You own an antique that is currently worth 1500, and whose value increases linearly at a rate of 175 per year. If the prevailing interest rate remains constant at 5%, per year compounded continuously, when will it be most advantageous for you to sell the antique and invest the proceeds?
Is there some rule of thumb for setting up an equation for word problems or is there an actual formula to this?
Suppose you sell the antique at the unknown time $t_s$. Then it is worth $1500+175t_s$. Then at the given time $t_f \geq t_s$, you will have $(1500+175t_s)e^{0.05(t_f-t_s)}$ in investment value. So you want to maximize $(1500+175t_s)e^{0.05(t_f-t_s)}$ over $t_s \in [0,t_f]$. This can be done with calculus.
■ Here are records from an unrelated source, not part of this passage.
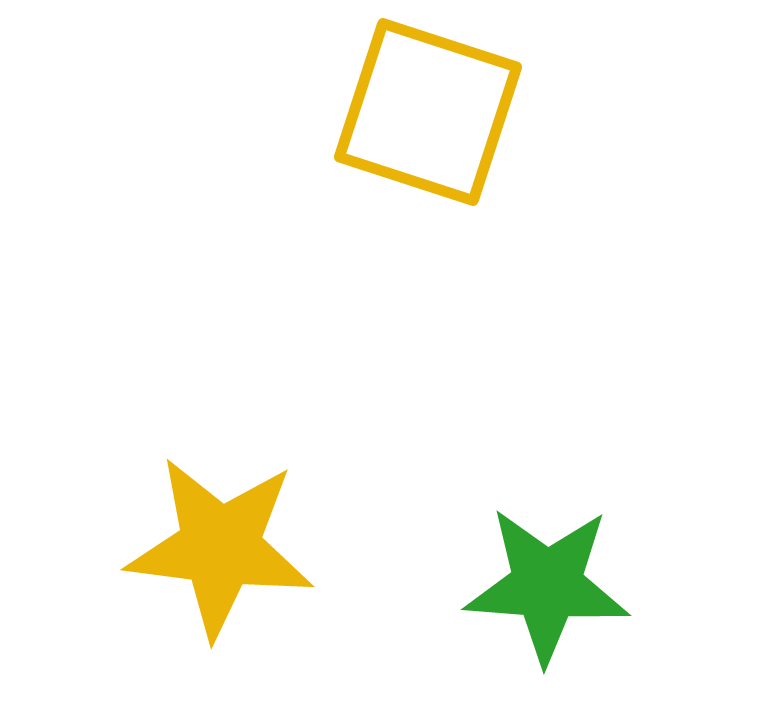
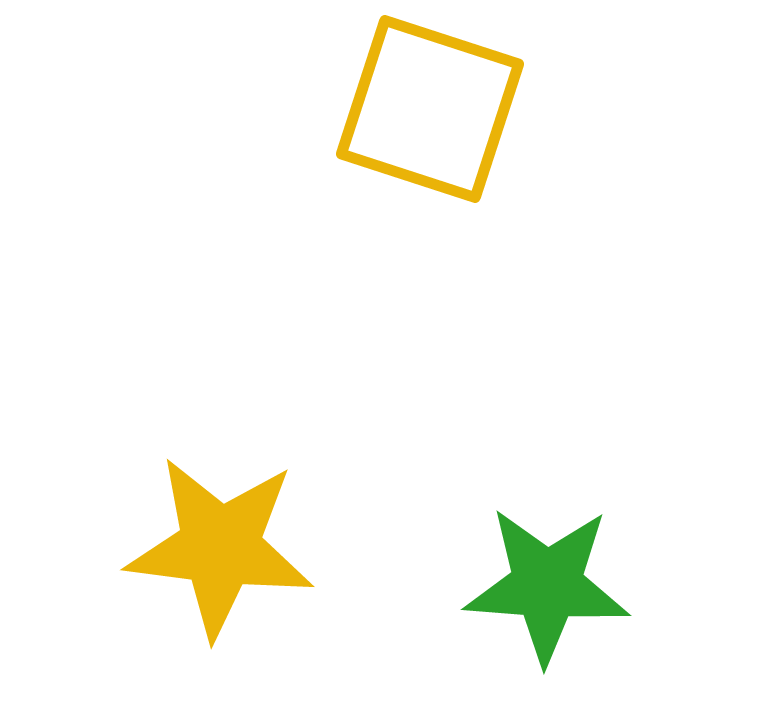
yellow square: moved 2 px right, 3 px up
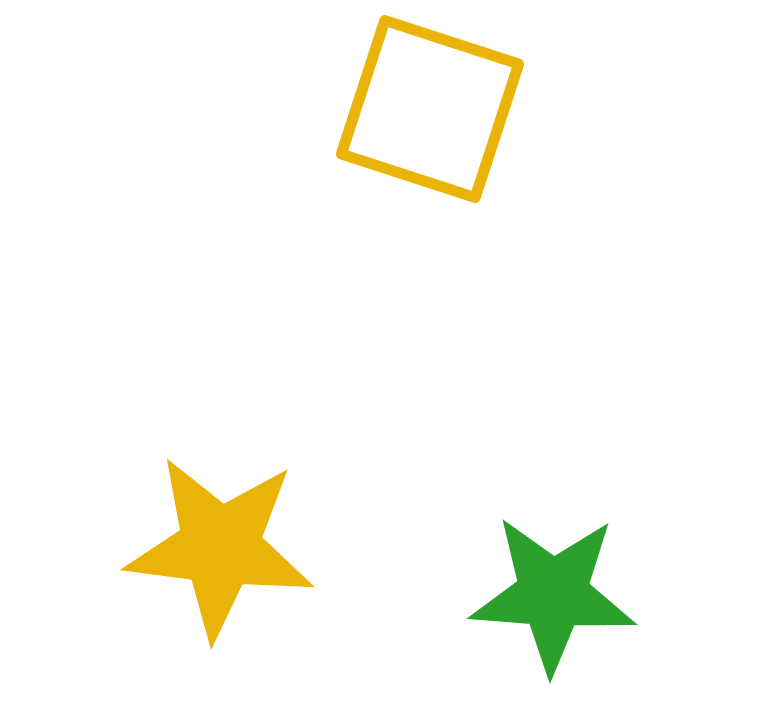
green star: moved 6 px right, 9 px down
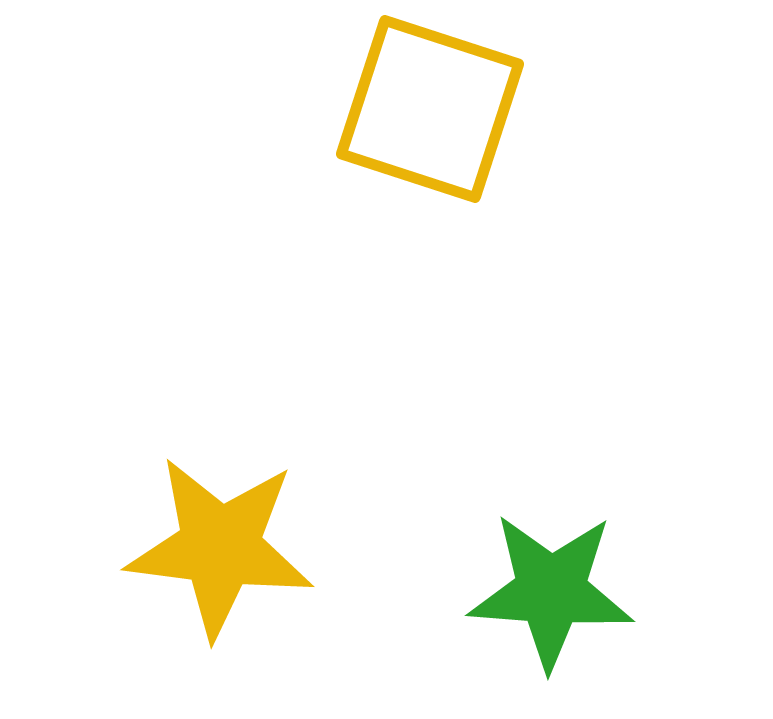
green star: moved 2 px left, 3 px up
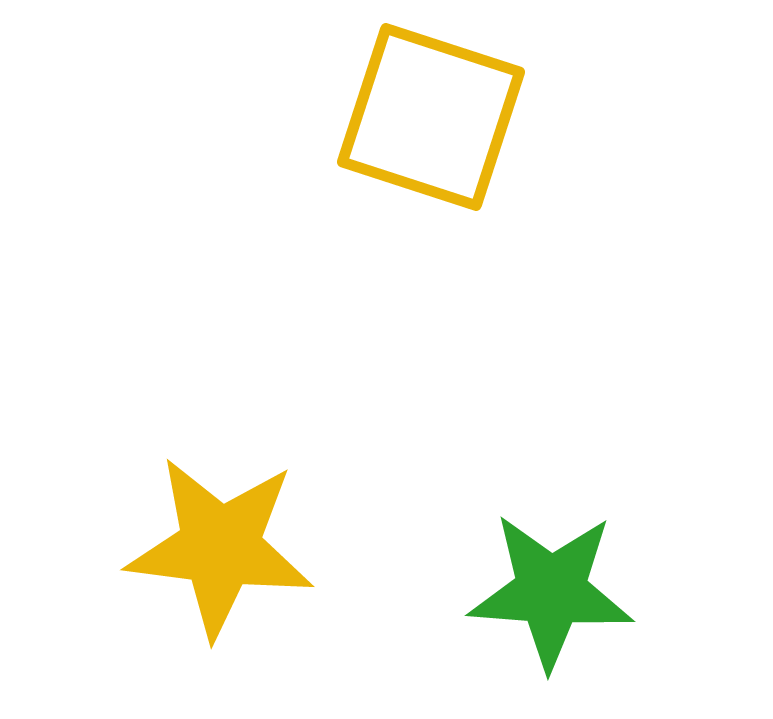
yellow square: moved 1 px right, 8 px down
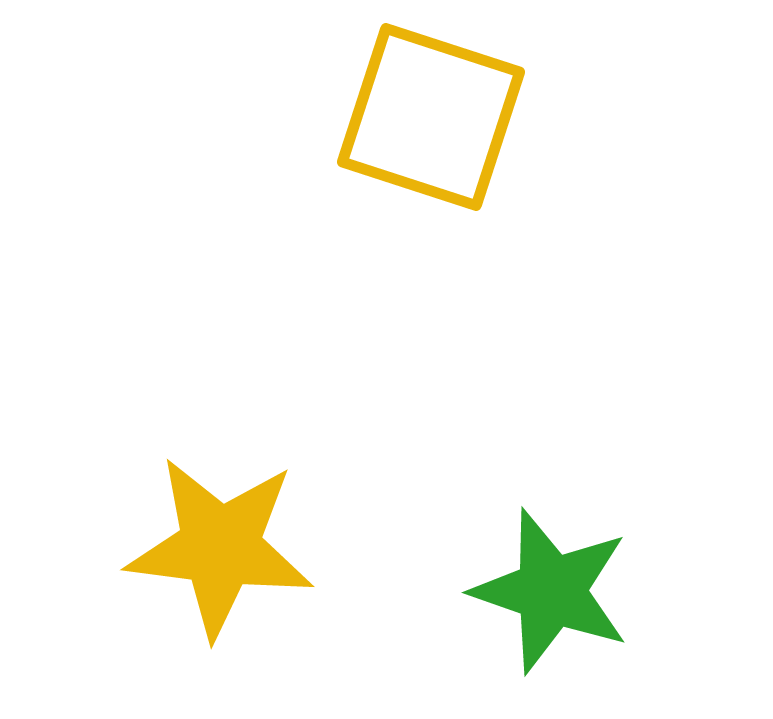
green star: rotated 15 degrees clockwise
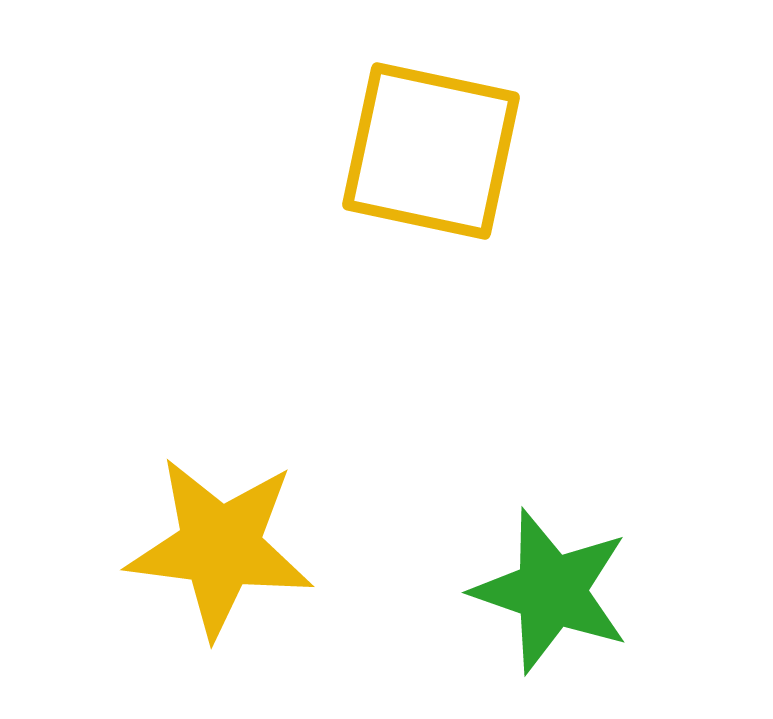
yellow square: moved 34 px down; rotated 6 degrees counterclockwise
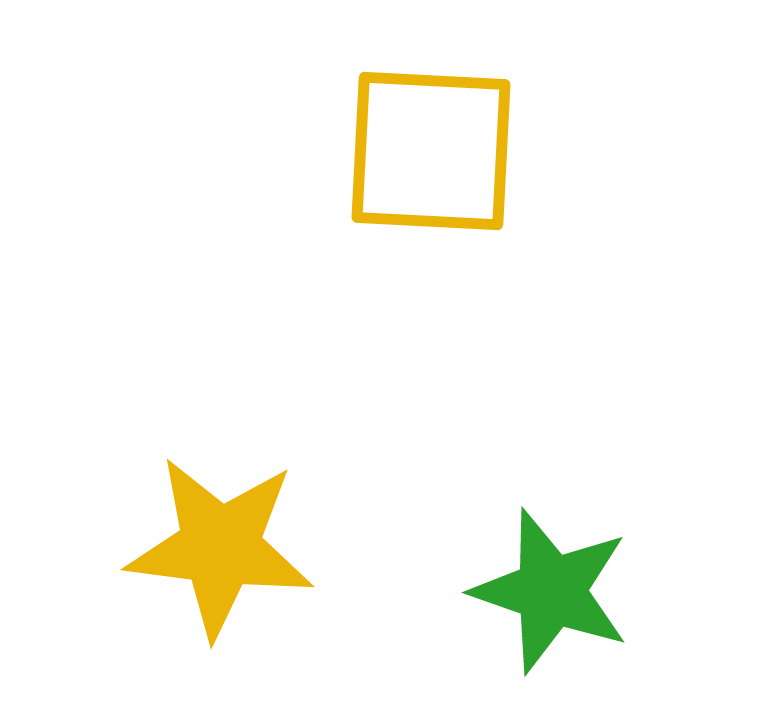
yellow square: rotated 9 degrees counterclockwise
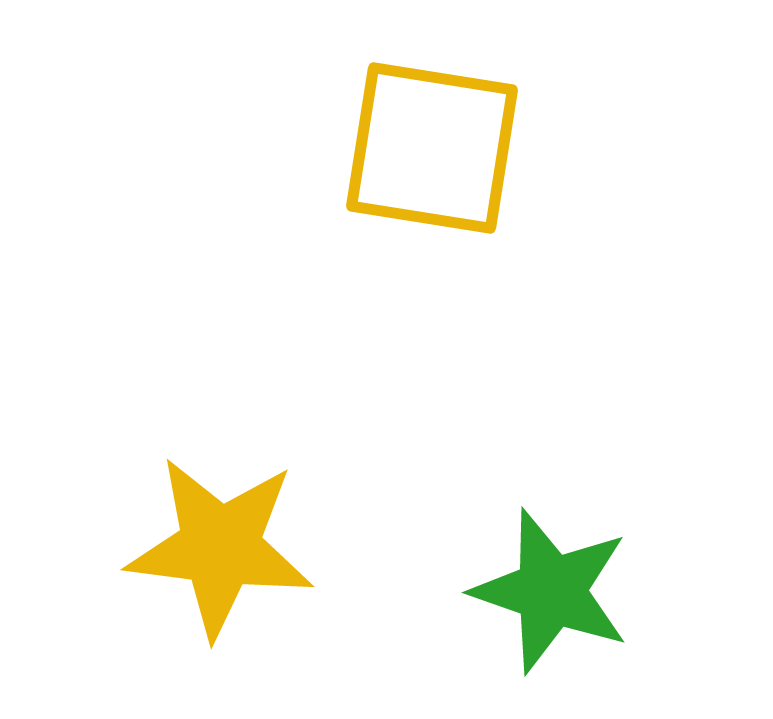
yellow square: moved 1 px right, 3 px up; rotated 6 degrees clockwise
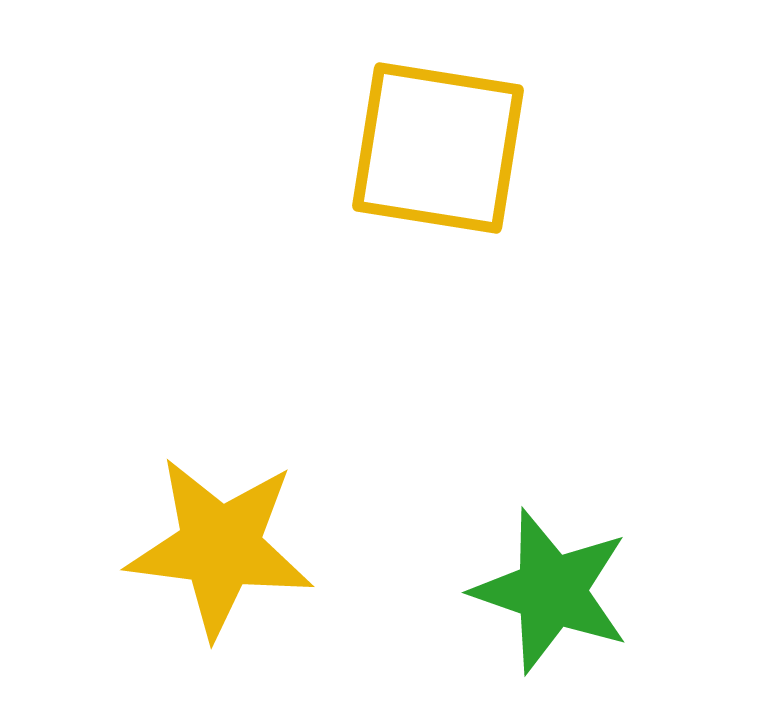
yellow square: moved 6 px right
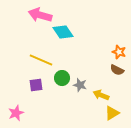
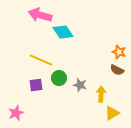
green circle: moved 3 px left
yellow arrow: moved 1 px up; rotated 70 degrees clockwise
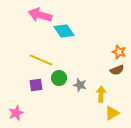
cyan diamond: moved 1 px right, 1 px up
brown semicircle: rotated 48 degrees counterclockwise
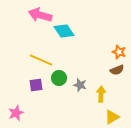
yellow triangle: moved 4 px down
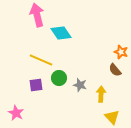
pink arrow: moved 3 px left; rotated 60 degrees clockwise
cyan diamond: moved 3 px left, 2 px down
orange star: moved 2 px right
brown semicircle: moved 2 px left; rotated 72 degrees clockwise
pink star: rotated 21 degrees counterclockwise
yellow triangle: rotated 42 degrees counterclockwise
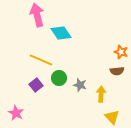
brown semicircle: moved 2 px right, 1 px down; rotated 56 degrees counterclockwise
purple square: rotated 32 degrees counterclockwise
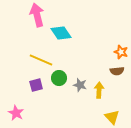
purple square: rotated 24 degrees clockwise
yellow arrow: moved 2 px left, 4 px up
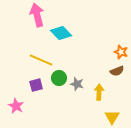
cyan diamond: rotated 10 degrees counterclockwise
brown semicircle: rotated 16 degrees counterclockwise
gray star: moved 3 px left, 1 px up
yellow arrow: moved 2 px down
pink star: moved 7 px up
yellow triangle: rotated 14 degrees clockwise
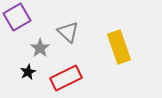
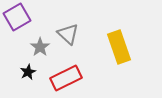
gray triangle: moved 2 px down
gray star: moved 1 px up
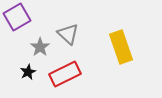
yellow rectangle: moved 2 px right
red rectangle: moved 1 px left, 4 px up
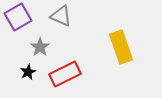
purple square: moved 1 px right
gray triangle: moved 7 px left, 18 px up; rotated 20 degrees counterclockwise
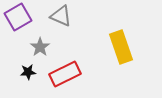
black star: rotated 21 degrees clockwise
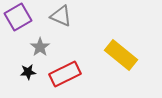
yellow rectangle: moved 8 px down; rotated 32 degrees counterclockwise
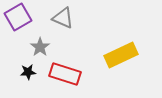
gray triangle: moved 2 px right, 2 px down
yellow rectangle: rotated 64 degrees counterclockwise
red rectangle: rotated 44 degrees clockwise
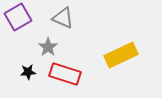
gray star: moved 8 px right
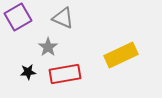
red rectangle: rotated 28 degrees counterclockwise
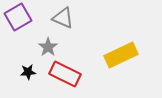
red rectangle: rotated 36 degrees clockwise
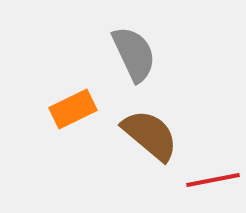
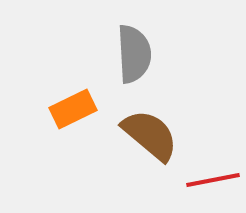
gray semicircle: rotated 22 degrees clockwise
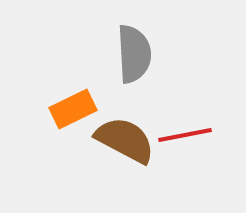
brown semicircle: moved 25 px left, 5 px down; rotated 12 degrees counterclockwise
red line: moved 28 px left, 45 px up
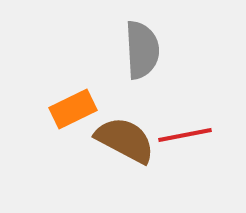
gray semicircle: moved 8 px right, 4 px up
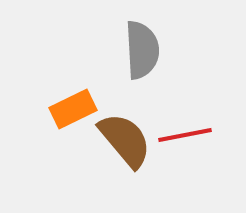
brown semicircle: rotated 22 degrees clockwise
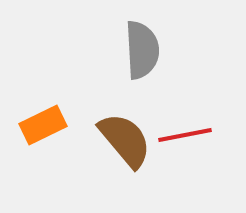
orange rectangle: moved 30 px left, 16 px down
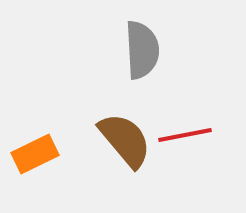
orange rectangle: moved 8 px left, 29 px down
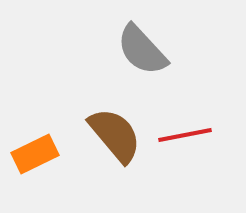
gray semicircle: rotated 140 degrees clockwise
brown semicircle: moved 10 px left, 5 px up
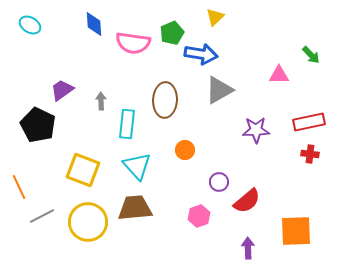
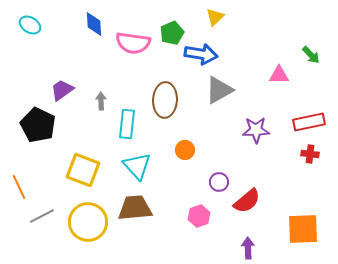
orange square: moved 7 px right, 2 px up
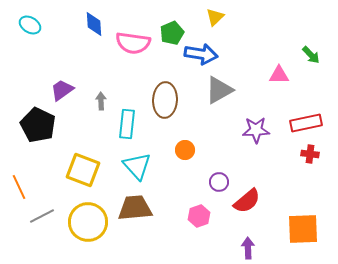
red rectangle: moved 3 px left, 1 px down
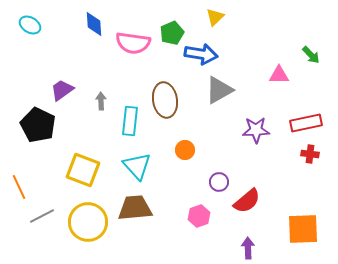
brown ellipse: rotated 12 degrees counterclockwise
cyan rectangle: moved 3 px right, 3 px up
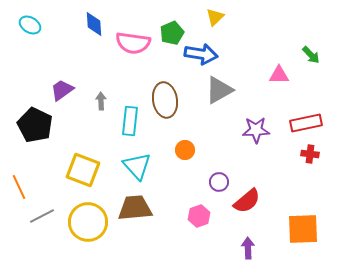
black pentagon: moved 3 px left
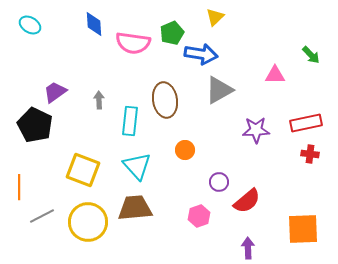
pink triangle: moved 4 px left
purple trapezoid: moved 7 px left, 2 px down
gray arrow: moved 2 px left, 1 px up
orange line: rotated 25 degrees clockwise
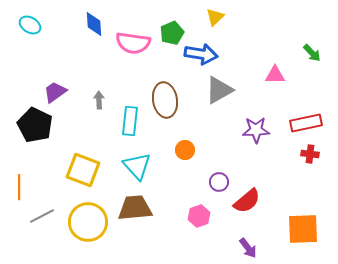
green arrow: moved 1 px right, 2 px up
purple arrow: rotated 145 degrees clockwise
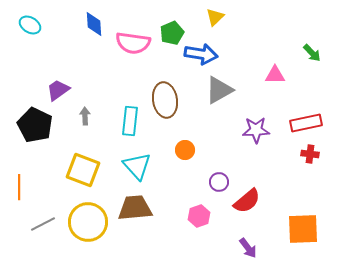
purple trapezoid: moved 3 px right, 2 px up
gray arrow: moved 14 px left, 16 px down
gray line: moved 1 px right, 8 px down
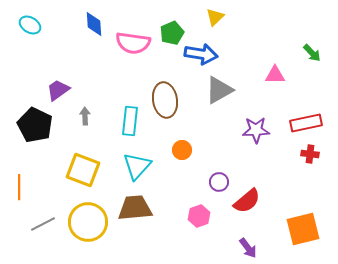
orange circle: moved 3 px left
cyan triangle: rotated 24 degrees clockwise
orange square: rotated 12 degrees counterclockwise
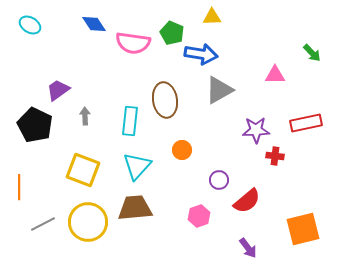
yellow triangle: moved 3 px left; rotated 42 degrees clockwise
blue diamond: rotated 30 degrees counterclockwise
green pentagon: rotated 25 degrees counterclockwise
red cross: moved 35 px left, 2 px down
purple circle: moved 2 px up
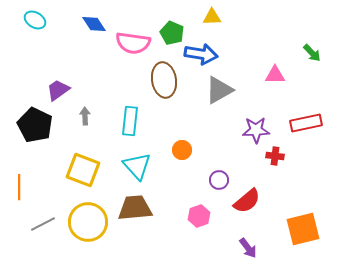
cyan ellipse: moved 5 px right, 5 px up
brown ellipse: moved 1 px left, 20 px up
cyan triangle: rotated 24 degrees counterclockwise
Notably, if the optimal choice of $t_s$ is $t_f$, then you don't sell the antique at all.
As an interesting aside, we can recast this as a (simple) control theory problem, by posing it as:
Maximize $V(t_f)$ over choices of $t_s$, where $V'(t)=0.05V(t)u(t-t_s)+175(1-u(t-t_s))$. Here $u(t)=\begin{cases} 1 & t \geq 0 \\ 0 & t < 0 \end{cases}$.